Keep an eye on these oil infrastructure projects
Matt DiLallo (Tallgrass Energy): Oil and gas midstream company Tallgrass Energy has invested more than $3.5 billion over the last several years to expand its energy infrastructure platform. These investments, including both acquisitions and expansion projects, have grown the company's earnings from $231 million in 2013 up to $860 million in 2018.
Tallgrass Energy is working hard to secure its next phase of growth and has three notable projects in development. First, the company is hoping to team up with energy infrastructure giant Kinder Morgan (KMI 3.34%) on a joint venture that would increase oil pipeline capacity out of the Rockies to Kinder Morgan's oil hub in Oklahoma. Tallgrass Energy is also developing the Seahorse Pipeline that would move crude from Oklahoma to the Louisiana coast, where it has proposed building the Plaquemines Liquids Terminal (PLT) to export this oil to global markets. The company has taken notable steps forward on each project, which increases the likelihood it can eventually start construction.
If successful in securing all three projects, Tallgrass Energy would be able to build a "wellhead-to-water" system capable of moving oil from newly drilled wells in the Rockies to seaborne markets via oil tankers filled at PLT. Meanwhile, with long-term contracts backing that integrated system, Tallgrass has the potential for a significant increase in its cash flow over the next few years. That intriguing upside potential is why investors should put Tallgrass on their infrastructure watch lists.
A serious "buy on the dip" opportunity
Jason Hall (NV5 Global): Mr. Market wasn't happy when upstart engineering company NV5 Global reported earnings, sending shares down a painful 32% following the release.
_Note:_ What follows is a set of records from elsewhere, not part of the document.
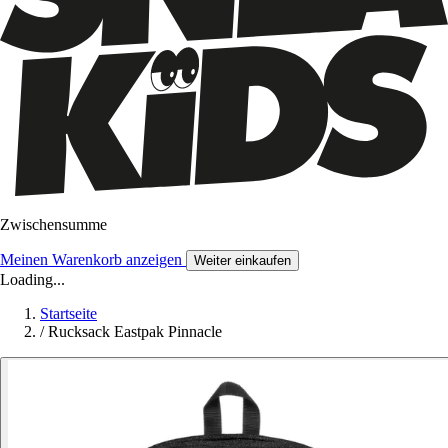
Zwischensumme
Meinen Warenkorb anzeigen
Weiter einkaufen
Loading...
Startseite
/
Rucksack Eastpak Pinnacle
And while plenty of buyers have helped offset some of those big losses for investors who've held, the stock price is still down about one-third from the all-time high reached late last summer:
Here's the thing: Investors weren't selling on bad results in 2018. The company did come in just a touch below analyst expectations for revenue and earnings, but the biggest catalyst for the sell-off was the company's guidance for 2019, which called for much slower growth than it has delivered in recent years.
And I think this short-sighted focus on 2019 has many investors completely missing the still-incredible long-term prospects in front of NV5 Global.
The global infrastructure need remains massive, with the dual tailwinds of overdue modernization in developed countries and population growth in emerging economies combining for nearly $95 trillion in infrastructure spending needed by 2040.
Furthermore, NV5 Global has a track record of setting conservative early guidance that it typically ends up exceeding.
Today, investors have an opportunity to take advantage of the market's overreaction. Shares trade for between 21 and 24.8 times company guidance for 2019 earnings, making it incredibly cheap, considering it's grown earnings per share an incredible 227% over the past five years and just reached $400 million in annual revenue last year.
Building our energy future
Travis Hoium (Quanta Services): As the energy industry changes to use cleaner sources of energy, more natural gas pipelines are needed as more renewable-energy assets are built. That means more demand for Quanta Services' specialty contracting. The company builds infrastructure like transmission lines, energy pipelines, and telecommunications networks, creating the infrastructure that companies run on, particularly in the energy industry.
Business has been booming over the past decade, growing to more than $11 billion in revenue over the past year. Net income has been choppy over that time frame, but management expects to generate $925 million in adjusted EBITDA in 2019, up sharply from $526 million in 2015. Given the company's $5.3 billion market cap, there's value in shares right now.
The wind continues to be behind Quanta, both figuratively and literally. More wind and solar assets are being built across the country, which requires new transmission lines that are its bread and butter. And natural gas production continues to rise, driving more pipeline construction. The macro trends are helping Quanta Services grow, and that should drive great returns for long-term shareholders of this infrastructure stock.